Actually, i use Memory Storage and I guess it is not related to storage but to something introduced with the latest versions.
@meriturva what package for memory storage you are using? Stack trace from the original message clearly shows the problem relates to Npgsql and a closed connection.
Hangfire.MemoryStorage -> 1.7.0
No error on logs, just stop executing enqueue jobs (also recurring jobs) two times in 10 days.
I have for sure to investigate more, no time now so I revert to the old version of hangfire (1.17.12) to see if it solve the issue.
Ps: when hangfire was blocked dashboard works correctly but shows all jobs queued, server count is corrected also, and no running job.
Probably the same issue with SQL Server here. Jobs get stuck in "Enqueued" state after some days of server uptime. Restarting server helps, but after some time jobs get stuck again. Using Hangfire.AspNetCore 1.7.10 and Hangfire.SqlServer 1.7.10
@meriturva there are a lot of problems with the package you are using too, instead of downgrading try switching to the new Hangfire.InMemory package instead, it's already on NuGet.
@minajevs this can happen due to background jobs themselves. Try running https://github.com/odinserj/stdump to obtain stack traces when you see the blocking problem, and create a new issue with all the stack traces.

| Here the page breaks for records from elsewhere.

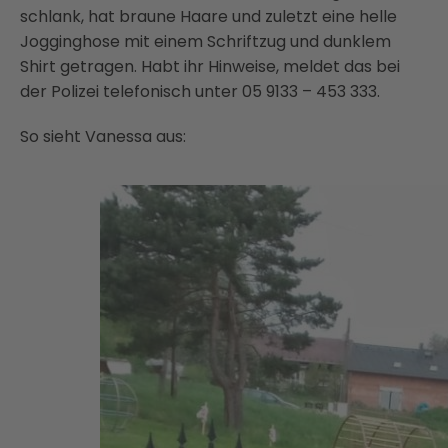
schlank, hat braune Haare und zuletzt eine helle
Jogginghose mit einem Schriftzug und dunklem
Shirt getragen. Habt ihr Hinweise, meldet das bei
der Polizei telefonisch unter 05 9133 – 453 333.
So sieht Vanessa aus:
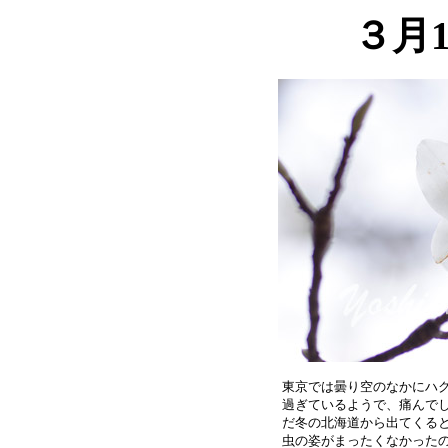
３月
東京では曇り空のなかにハク
過ぎているようで、痛んでし
だ冬の北海道から出てくると
虫の姿がまったくなかったの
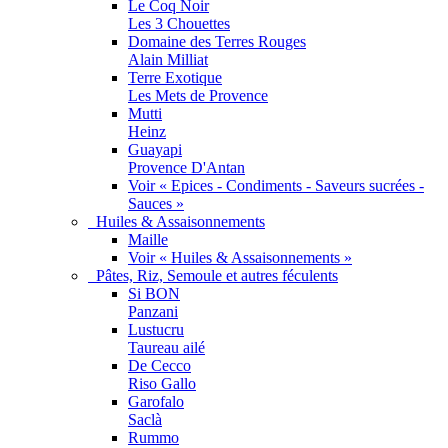
Le Coq Noir
Les 3 Chouettes
Domaine des Terres Rouges
Alain Milliat
Terre Exotique
Les Mets de Provence
Mutti
Heinz
Guayapi
Provence D'Antan
Voir « Epices - Condiments - Saveurs sucrées -
Sauces »
Huiles & Assaisonnements
Maille
Voir « Huiles & Assaisonnements »
Pâtes, Riz, Semoule et autres féculents
Si BON
Panzani
Lustucru
Taureau ailé
De Cecco
Riso Gallo
Garofalo
Saclà
Rummo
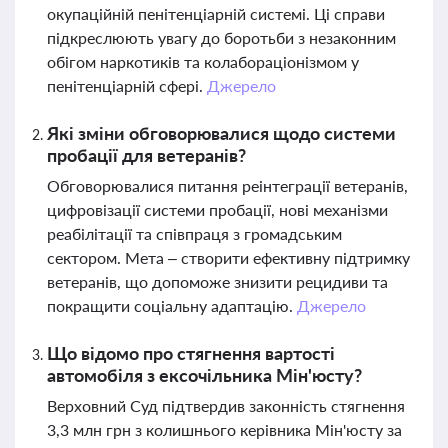
окупаційній пенітенціарній системі. Ці справи
підкреслюють увагу до боротьби з незаконним
обігом наркотиків та колабораціонізмом у
пенітенціарній сфері.
Джерело
Які зміни обговорювалися щодо системи
пробації для ветеранів?
Обговорювалися питання реінтеграції ветеранів,
цифровізації системи пробації, нові механізми
реабілітації та співпраця з громадським
сектором. Мета – створити ефективну підтримку
ветеранів, що допоможе знизити рецидиви та
покращити соціальну адаптацію.
Джерело
Що відомо про стягнення вартості
автомобіля з ексочільника Мін'юсту?
Верховний Суд підтвердив законність стягнення
3,3 млн грн з колишнього керівника Мін'юсту за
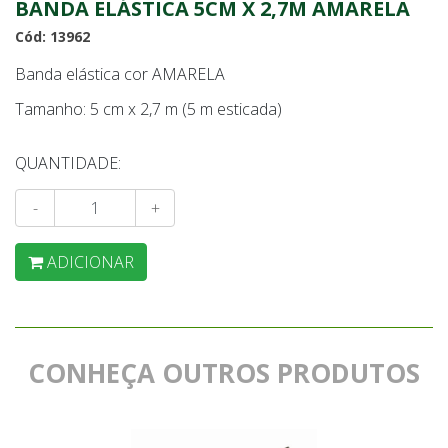
BANDA ELÁSTICA 5CM X 2,7M AMARELA
Cód: 13962
Banda elástica cor AMARELA
Tamanho: 5 cm x 2,7 m (5 m esticada)
QUANTIDADE:
-
+
ADICIONAR
CONHEÇA OUTROS PRODUTOS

There are a lot of reasons for blocking, and it's very important to avoid using a single GitHub issue for them.
@odinserj Cool, thanks, will do
@odinserj I had a brief chat with the lads over on the hangfire postgres repo and they raised the issue may lie with hangfire itself misbehaving with a website hosted in azure that isn't receiving any traffic fir a set period of time. I have read the docs but its really unclear what to do to combat this. App has been upgraded to core 3.1. I am thinking, over the weekend traffic almost comes to a stand still and perhaps pool recycles and hangfire cant recover? Any suggestions on what you look for or deal with this?
Would setting up some monitoring that polls the website sort this? Perhaps if we polled the dashboard every 30 minutes or so.
I am hoping I dont need a background processor to stop and start hangfire.
Just an update, we migrated our code base over to core 3.1 as well as the app service runtime and this issue has not occurred since.
Thanks for the update @tonykaralis!
Most helpful comment
Just an update, we migrated our code base over to core 3.1 as well as the app service runtime and this issue has not occurred since.